- Directed by: Adam Blaiklock
- Written by: Joe Velikovsky Matt Tomaszewski Adam Blaiklock
- Produced by: Paul S. Freidman
- Starring: Ben Oxenbould Daisy Betts Harry Cook (actor) Peter Phelps
- Cinematography: Damian Wyvill ACS
- Release date: 10 March 2010;
- Running time: 104 minutes
- Country: Australia
- Language: English

= Caught Inside (film) =

Caught Inside is a 2010 Australian thriller directed by Adam Blaiklock and produced by Paul S. Friedmann. The film stars Ben Oxenbould, Daisy Betts, Harry Cook (actor), & Peter Phelps; Damien Wyvill as the cinematographer. Caught Inside was also produced under the names Locked In and The Hedonist.

==Premise==
Surfing charters are meant to be a trip to paradise. With seven male surfers stuck on a boat, there is bound to be some friction, but when two of the boys are replaced at the last minute with two attractive girls, the heat is turned up. The one single girl on board, Sam, enjoys the attention. She soon has the boys all wrapped around her finger, as she challenges surf legend, Bull, who is the alpha male of the group. But Bull decides to make a forceful move on Sam. Archie's loyalty is torn between Bull and the group, as the others beat Bull and abandon him on an island, but soon the ever-determined Bull returns. It's soon a life-and-death struggle on board the yacht, as the five imprisoned friends – Archie, Sam, Toobs, Rob and Alex – must survive the fury of the psycho at the helm.
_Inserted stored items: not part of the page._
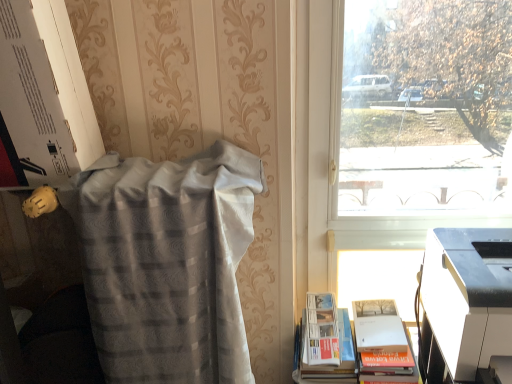 Question: Should I look upward or downward to see white paperback book at lower right?

Choices:
 (A) up
 (B) down

Answer: (B)

Question: From a real-world perspective, is white paperback book at lower right physically below white plastic printer at lower right?

Choices:
 (A) yes
 (B) no

Answer: (A)

Question: Is white paperback book at lower right oriented towards white plastic printer at lower right?

Choices:
 (A) no
 (B) yes

Answer: (A)

Question: Considering the relative sizes of white paperback book at lower right and white plastic printer at lower right in the image provided, is white paperback book at lower right smaller than white plastic printer at lower right?

Choices:
 (A) yes
 (B) no

Answer: (B)

Question: Is white paperback book at lower right thinner than white plastic printer at lower right?

Choices:
 (A) yes
 (B) no

Answer: (A)

Question: Is white paperback book at lower right positioned behind white plastic printer at lower right?

Choices:
 (A) no
 (B) yes

Answer: (B)

Question: Are white paperback book at lower right and white plastic printer at lower right beside each other?

Choices:
 (A) yes
 (B) no

Answer: (B)

Question: Is white plastic printer at lower right not within white paperback book at lower right?

Choices:
 (A) no
 (B) yes

Answer: (B)

Question: Is white plastic printer at lower right at the left side of white paperback book at lower right?

Choices:
 (A) no
 (B) yes

Answer: (A)

Question: Is white plastic printer at lower right oriented away from white paperback book at lower right?

Choices:
 (A) no
 (B) yes

Answer: (A)

Question: From a real-world perspective, is white plastic printer at lower right positioned under white paperback book at lower right based on gravity?

Choices:
 (A) no
 (B) yes

Answer: (A)

Question: Is white plastic printer at lower right facing towards white paperback book at lower right?

Choices:
 (A) no
 (B) yes

Answer: (A)

Question: Does white plastic printer at lower right have a smaller size compared to white paperback book at lower right?

Choices:
 (A) no
 (B) yes

Answer: (B)

Question: Is transparent glass window at upper right shorter than silvery textured blanket at left?

Choices:
 (A) no
 (B) yes

Answer: (A) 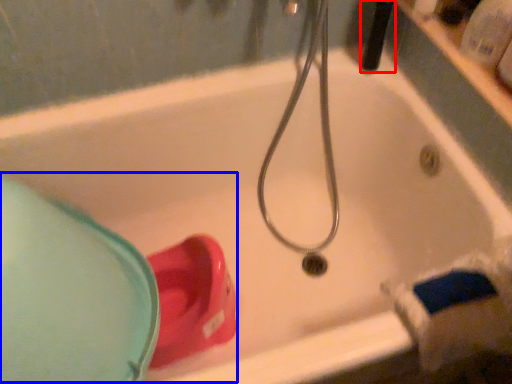 Question: Which point is closer to the camera, shower (highlighted by a red box) or sink (highlighted by a blue box)?

Choices:
 (A) shower
 (B) sink

Answer: (B) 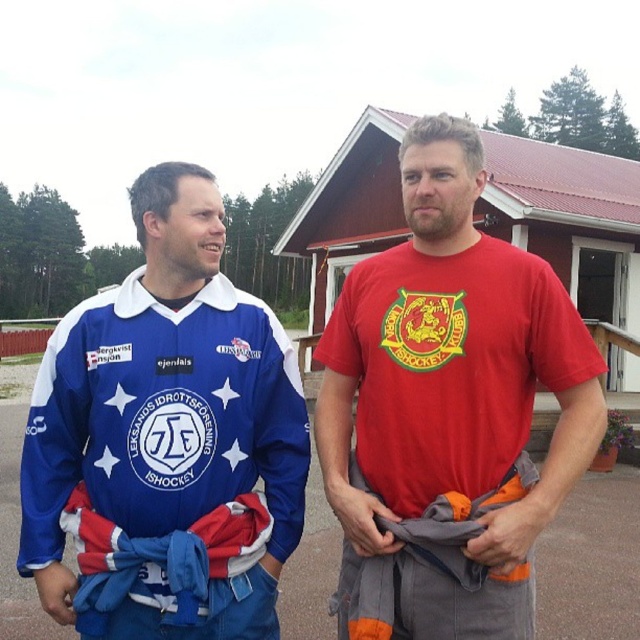 Does blue jersey at center lie behind red matte t-shirt at center?

Yes, it is.

Which is in front, point (273, 544) or point (385, 548)?

Positioned in front is point (385, 548).

Between point (49, 420) and point (352, 269), which one is positioned behind?

Point (352, 269)

Identify the location of blue jersey at center. (164, 440). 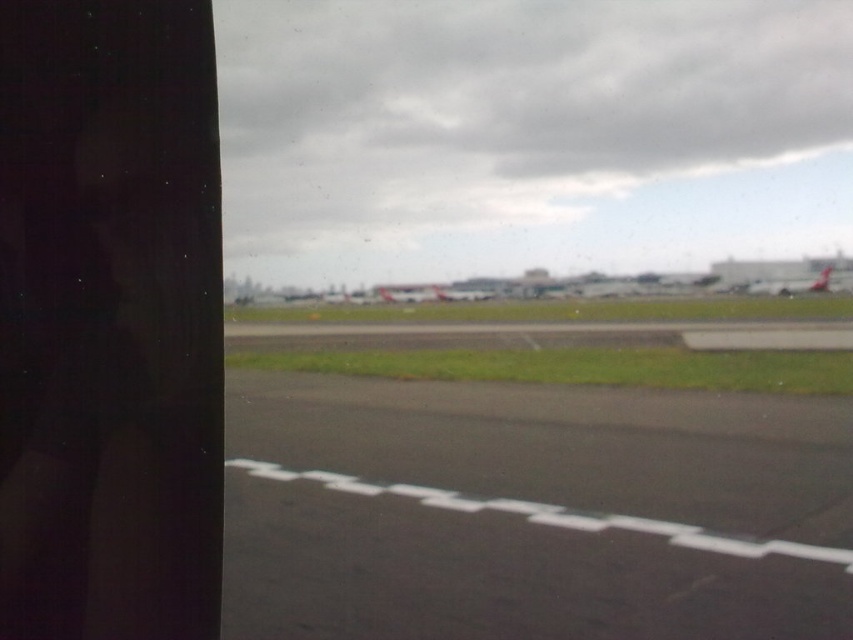 You are sitting inside an airplane and looking out the window. You see two points marked in the scene. The first point is at coordinates point (381,403) and the second point is at point (830,273). Which point is closer to you?

Point (381,403) is closer to the viewer than point (830,273).

You are a pilot preparing to taxi your plane to the runway. You see the black asphalt tarmac at center and the metallic silver airplane at right. Which one has a wider width?

The metallic silver airplane at right has a greater width than the black asphalt tarmac at center.

You are a passenger on an airplane and looking out the window. You notice the black asphalt tarmac at center and the metallic silver airplane at right. Which object is closer to your viewpoint?

The black asphalt tarmac at center is closer to your viewpoint because it is in front of the metallic silver airplane at right. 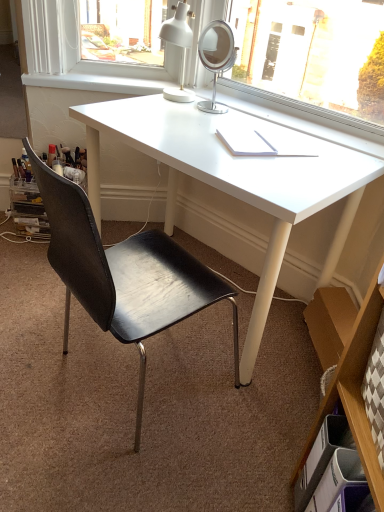 Locate an element on the screen. The height and width of the screenshot is (512, 384). free point below black leather chair at center (from a real-world perspective) is located at coordinates (119, 376). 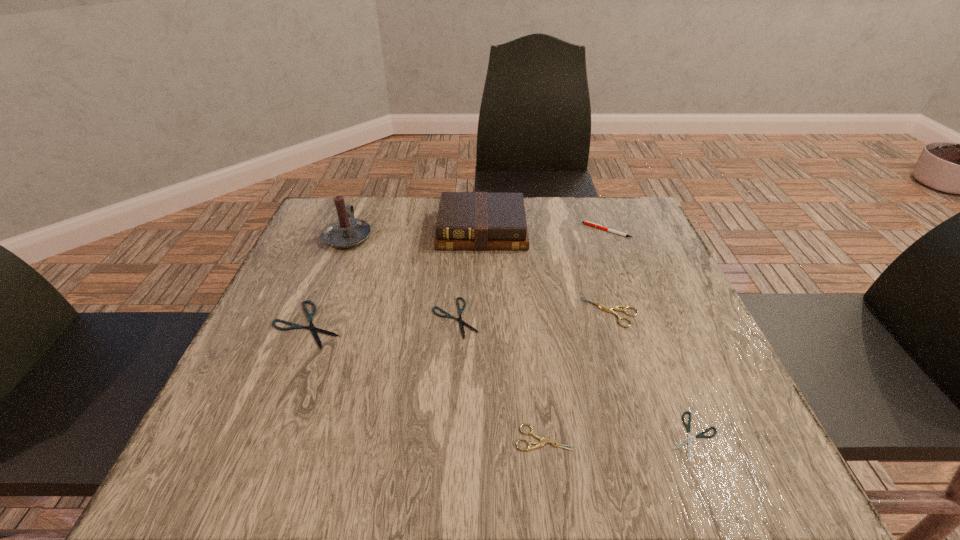 Identify which object is located as the seventh nearest to the second tallest object. Please provide its 2D coordinates. Your answer should be formatted as a tuple, i.e. [(x, y)], where the tuple contains the x and y coordinates of a point satisfying the conditions above.

[(700, 435)]

Identify the location of shears that can be found as the closest to the second tallest object. The height and width of the screenshot is (540, 960). (461, 322).

Where is `the fourth closest shears relative to the second smallest black shears`? The image size is (960, 540). the fourth closest shears relative to the second smallest black shears is located at coordinates (700, 435).

Where is `the second closest black shears to the second smallest black shears`? the second closest black shears to the second smallest black shears is located at coordinates (700, 435).

Identify which black shears is located as the third nearest to the fifth shortest object. Please provide its 2D coordinates. Your answer should be formatted as a tuple, i.e. [(x, y)], where the tuple contains the x and y coordinates of a point satisfying the conditions above.

[(311, 327)]

Find the location of a particular element. This screenshot has height=540, width=960. free space that satisfies the following two spatial constraints: 1. on the clicker of the sixth shortest object; 2. on the left side of the rightmost black shears is located at coordinates (684, 435).

This screenshot has width=960, height=540. Identify the location of vacant area that satisfies the following two spatial constraints: 1. on the spine side of the Bible; 2. on the left side of the bigger beige shears. (482, 312). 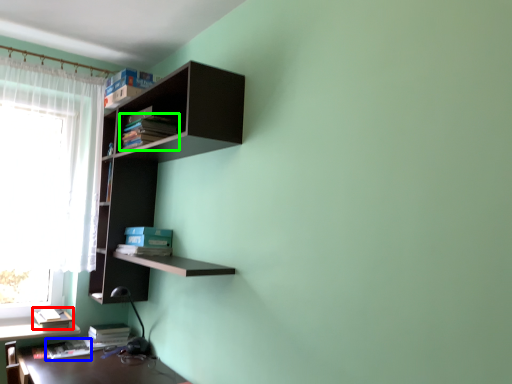 Question: Which object is positioned farthest from book (highlighted by a red box)? Select from book (highlighted by a blue box) and book (highlighted by a green box).

Choices:
 (A) book
 (B) book

Answer: (B) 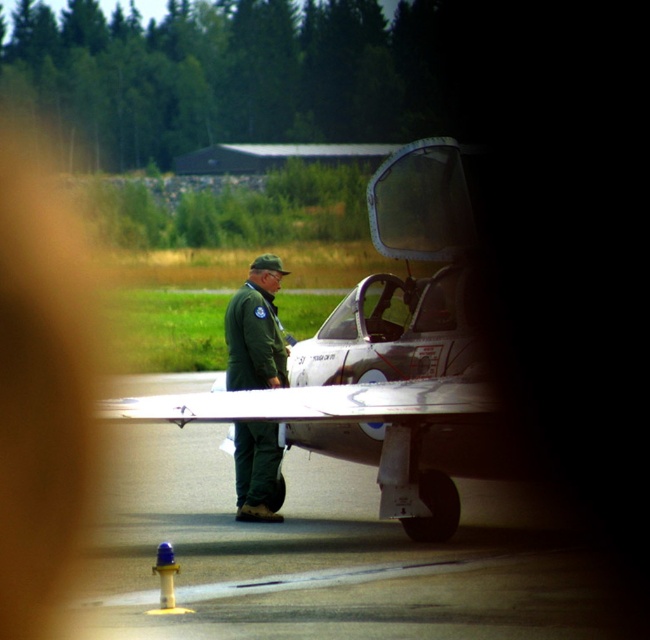 Does smooth asphalt tarmac at center come in front of green matte uniform at center?

Yes.

Which is in front, point (228, 584) or point (270, 284)?

Positioned in front is point (228, 584).

Identify the location of smooth asphalt tarmac at center. (335, 556).

Does silver metallic jet at center appear on the right side of green matte uniform at center?

Yes, silver metallic jet at center is to the right of green matte uniform at center.

Can you confirm if silver metallic jet at center is taller than green matte uniform at center?

Indeed, silver metallic jet at center has a greater height compared to green matte uniform at center.

Who is more distant from viewer, (398,337) or (239,323)?

Positioned behind is point (239,323).

Where is `silver metallic jet at center`? silver metallic jet at center is located at coordinates (387, 356).

From the picture: Who is lower down, smooth asphalt tarmac at center or silver metallic jet at center?

Positioned lower is smooth asphalt tarmac at center.

Can you confirm if smooth asphalt tarmac at center is positioned above silver metallic jet at center?

No.

Where is `smooth asphalt tarmac at center`? smooth asphalt tarmac at center is located at coordinates (335, 556). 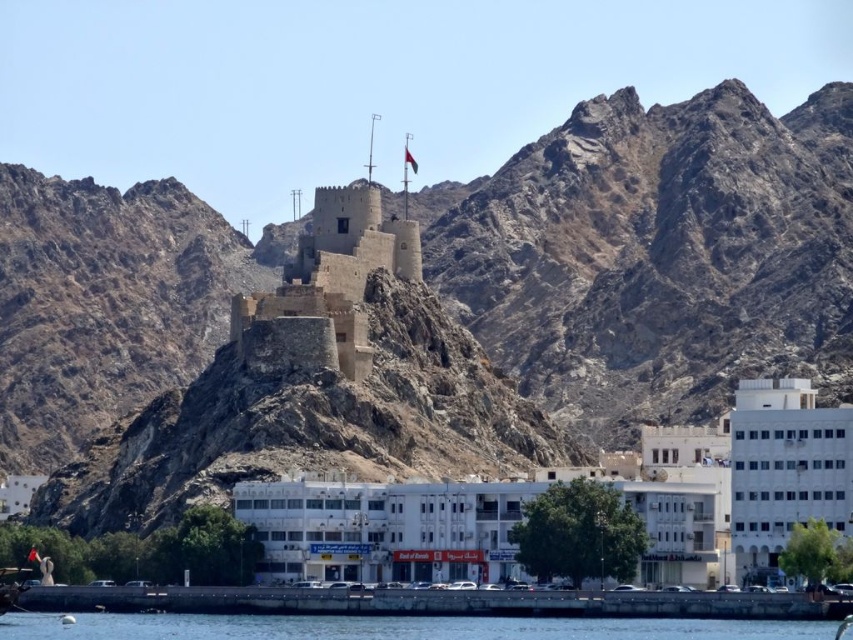 Question: Which object is the closest to the brown stone castle at center?

Choices:
 (A) brown rocky mountain at center
 (B) clear water at lower center

Answer: (B)

Question: Is brown rocky mountain at center smaller than black fabric flag at upper center?

Choices:
 (A) yes
 (B) no

Answer: (B)

Question: Which object appears farthest from the camera in this image?

Choices:
 (A) brown rocky mountain at center
 (B) black fabric flag at upper center
 (C) brown stone castle at center

Answer: (B)

Question: Can you confirm if brown stone castle at center is positioned to the left of black fabric flag at upper center?

Choices:
 (A) yes
 (B) no

Answer: (A)

Question: Can you confirm if clear water at lower center is positioned above black fabric flag at upper center?

Choices:
 (A) yes
 (B) no

Answer: (B)

Question: Which object is the farthest from the black fabric flag at upper center?

Choices:
 (A) clear water at lower center
 (B) brown rocky mountain at center

Answer: (A) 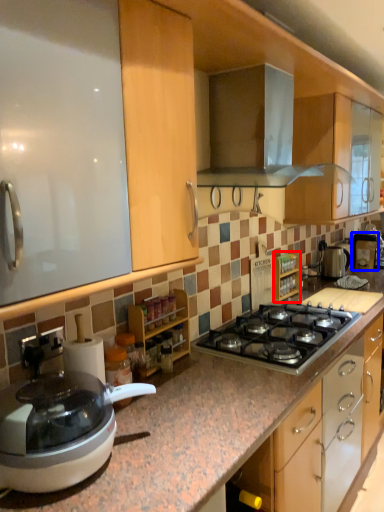 Question: Which object appears closest to the camera in this image, cabinetry (highlighted by a red box) or coffee machine (highlighted by a blue box)?

Choices:
 (A) cabinetry
 (B) coffee machine

Answer: (A) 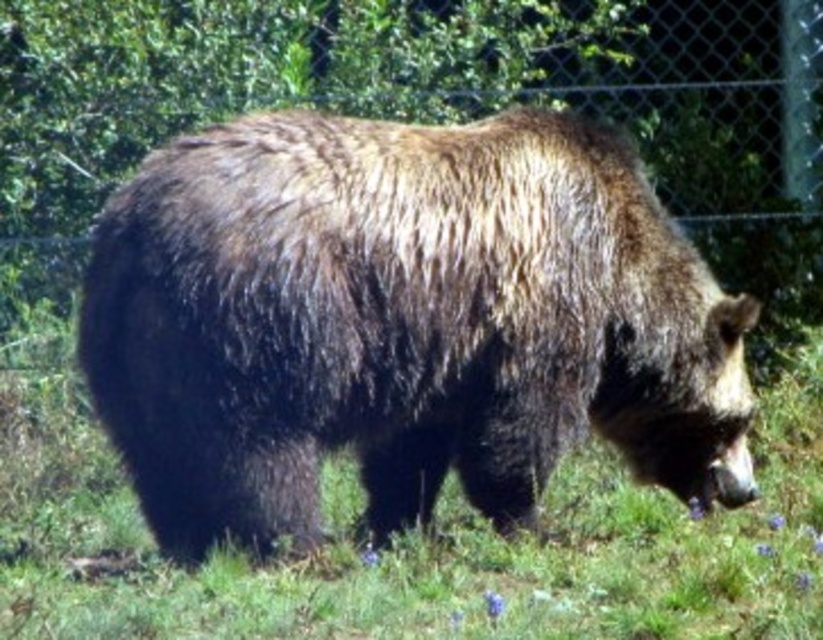 Question: Among these objects, which one is nearest to the camera?

Choices:
 (A) metallic chain-link fence at upper center
 (B) brown fuzzy bear at center

Answer: (B)

Question: Estimate the real-world distances between objects in this image. Which object is farther from the brown fuzzy bear at center?

Choices:
 (A) metallic chain-link fence at upper center
 (B) brown furry bear at center

Answer: (A)

Question: Is metallic chain-link fence at upper center behind brown furry bear at center?

Choices:
 (A) no
 (B) yes

Answer: (B)

Question: Which point appears farthest from the camera in this image?

Choices:
 (A) (2, 582)
 (B) (161, 106)

Answer: (B)

Question: Can you confirm if brown fuzzy bear at center is positioned above brown furry bear at center?

Choices:
 (A) no
 (B) yes

Answer: (B)

Question: Can you confirm if metallic chain-link fence at upper center is positioned above brown furry bear at center?

Choices:
 (A) yes
 (B) no

Answer: (A)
When everything goes horribly wrong – their 'dream trip' turns into a nightmare battle of wits, love and survival.

==Cast==
- Ben Oxenbould as Bull
- Daisy Betts as Sam
- Sam Lyndon as Rob
- Simon Lyndon as Toobs
- Peter Phelps as Skipper Joe
- Harry Cook as Archie Cox
- Leeanna Walsman as Alex

==Critical reception==
The movie was praised by critics, holding an 86% fresh rating from Rotten Tomatoes.